#### [EXERCISE OBJECTIVE]
All lines from the one bearing "здесь выставляют прокатные" through the end of the data below must be printed exactly as they stand, with pictures removed.

▬▬▬

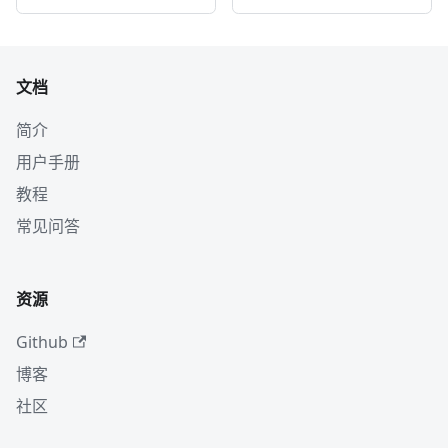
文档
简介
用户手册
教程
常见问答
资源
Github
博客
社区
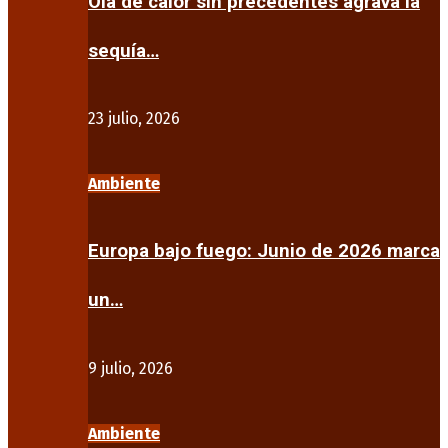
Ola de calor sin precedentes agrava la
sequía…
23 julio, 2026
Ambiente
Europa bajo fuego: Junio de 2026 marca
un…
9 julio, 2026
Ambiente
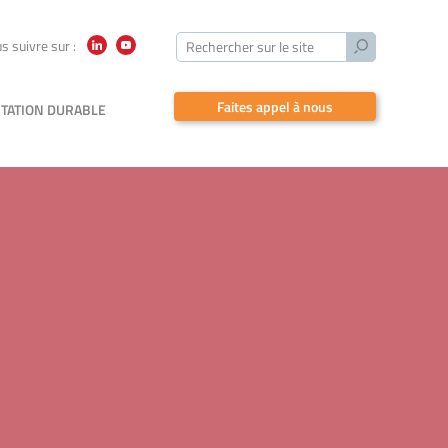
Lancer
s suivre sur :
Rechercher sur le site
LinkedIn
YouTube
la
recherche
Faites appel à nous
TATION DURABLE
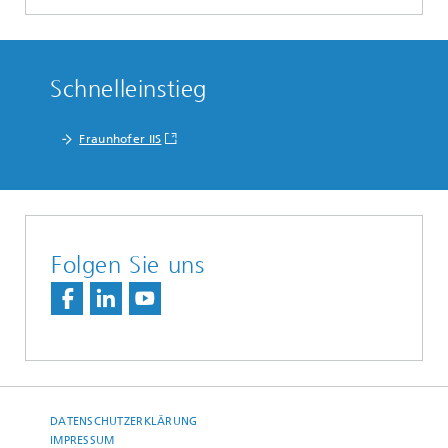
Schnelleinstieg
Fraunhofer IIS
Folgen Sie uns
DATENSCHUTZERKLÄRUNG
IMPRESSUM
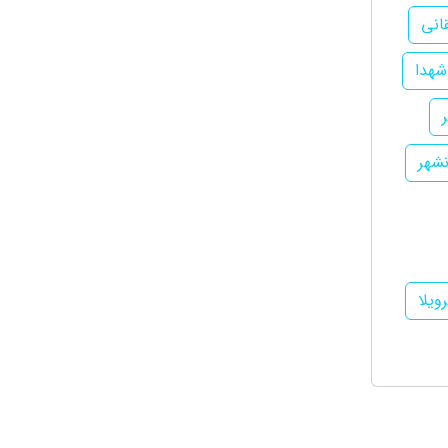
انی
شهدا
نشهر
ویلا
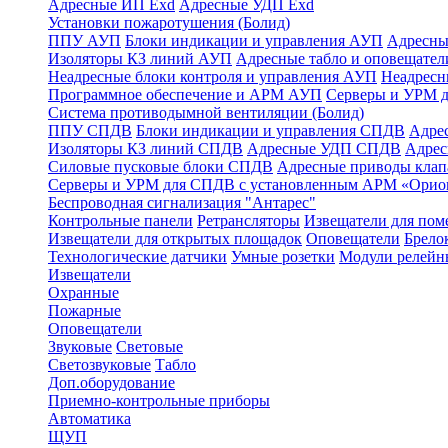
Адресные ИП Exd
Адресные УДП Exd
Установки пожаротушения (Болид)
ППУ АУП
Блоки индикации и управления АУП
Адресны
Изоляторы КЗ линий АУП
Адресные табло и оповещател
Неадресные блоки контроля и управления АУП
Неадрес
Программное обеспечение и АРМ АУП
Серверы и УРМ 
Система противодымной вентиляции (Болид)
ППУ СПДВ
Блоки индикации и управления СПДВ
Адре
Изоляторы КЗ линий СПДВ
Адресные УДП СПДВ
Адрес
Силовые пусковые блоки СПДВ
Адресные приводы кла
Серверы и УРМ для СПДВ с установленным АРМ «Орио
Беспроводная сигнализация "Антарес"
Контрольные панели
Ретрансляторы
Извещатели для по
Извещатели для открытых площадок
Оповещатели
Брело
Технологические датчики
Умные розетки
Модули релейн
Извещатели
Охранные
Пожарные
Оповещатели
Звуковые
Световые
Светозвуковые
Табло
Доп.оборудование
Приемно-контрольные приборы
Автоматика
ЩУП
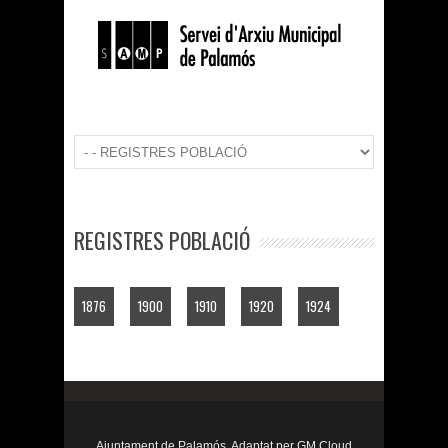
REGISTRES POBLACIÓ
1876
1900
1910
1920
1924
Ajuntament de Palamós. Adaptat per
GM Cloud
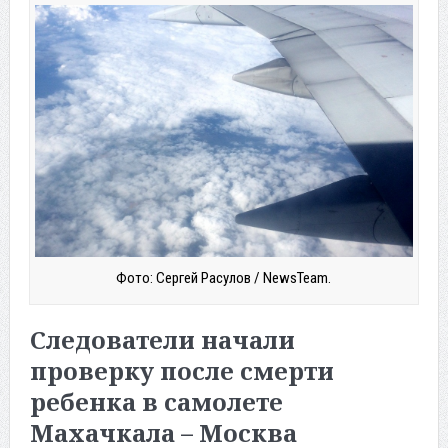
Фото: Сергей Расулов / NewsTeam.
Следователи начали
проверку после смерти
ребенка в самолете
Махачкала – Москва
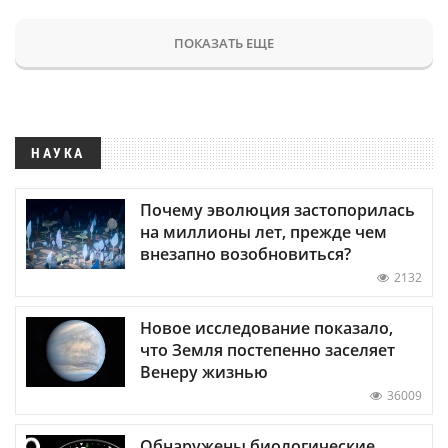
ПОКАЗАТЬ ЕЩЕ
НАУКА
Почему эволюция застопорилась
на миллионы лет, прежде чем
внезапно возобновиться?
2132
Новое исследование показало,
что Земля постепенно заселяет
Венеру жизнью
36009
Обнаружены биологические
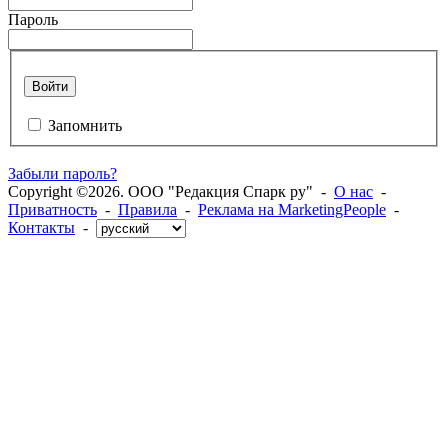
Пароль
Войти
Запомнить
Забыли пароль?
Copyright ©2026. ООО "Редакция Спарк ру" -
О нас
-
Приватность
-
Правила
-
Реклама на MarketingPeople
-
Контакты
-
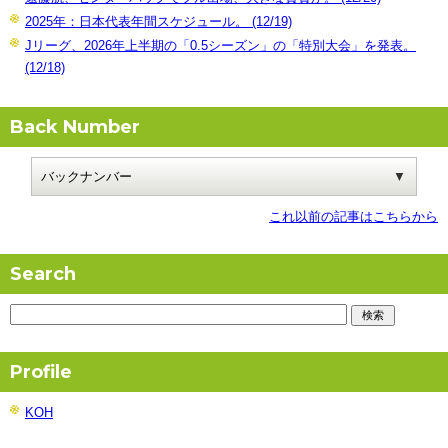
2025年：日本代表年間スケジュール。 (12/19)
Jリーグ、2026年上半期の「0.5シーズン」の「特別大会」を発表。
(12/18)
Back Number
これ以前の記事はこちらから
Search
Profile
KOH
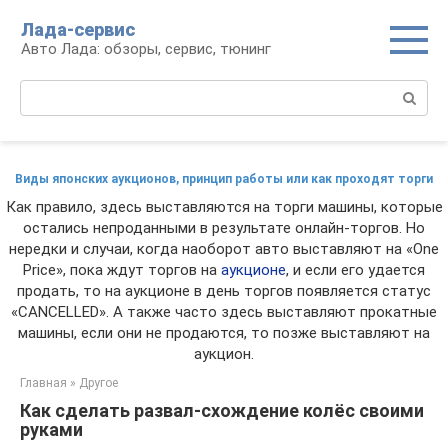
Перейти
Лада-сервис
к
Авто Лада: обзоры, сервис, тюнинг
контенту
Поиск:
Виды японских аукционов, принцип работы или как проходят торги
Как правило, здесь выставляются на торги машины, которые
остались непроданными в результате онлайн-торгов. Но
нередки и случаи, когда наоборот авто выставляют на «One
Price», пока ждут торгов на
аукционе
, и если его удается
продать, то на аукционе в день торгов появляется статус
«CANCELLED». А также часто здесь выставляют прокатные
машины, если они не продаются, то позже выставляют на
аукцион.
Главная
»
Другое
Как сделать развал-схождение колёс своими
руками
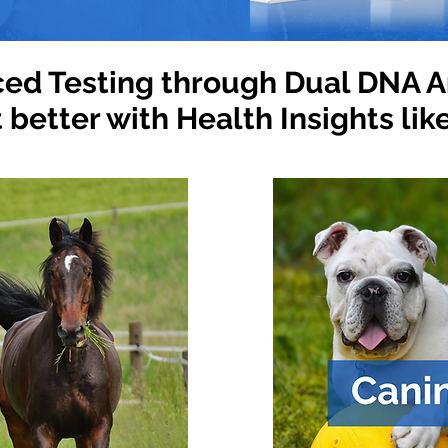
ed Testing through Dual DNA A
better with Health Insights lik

▬▬▬

#### [EXPECTED ANSWER]
«CANCELLED». А также часто здесь выставляют прокатные
машины, если они не продаются, то позже выставляют на
аукцион.
Главная
»
Другое
Как сделать развал-схождение колёс своими
руками
ed Testing through Dual DNA A
better with Health Insights lik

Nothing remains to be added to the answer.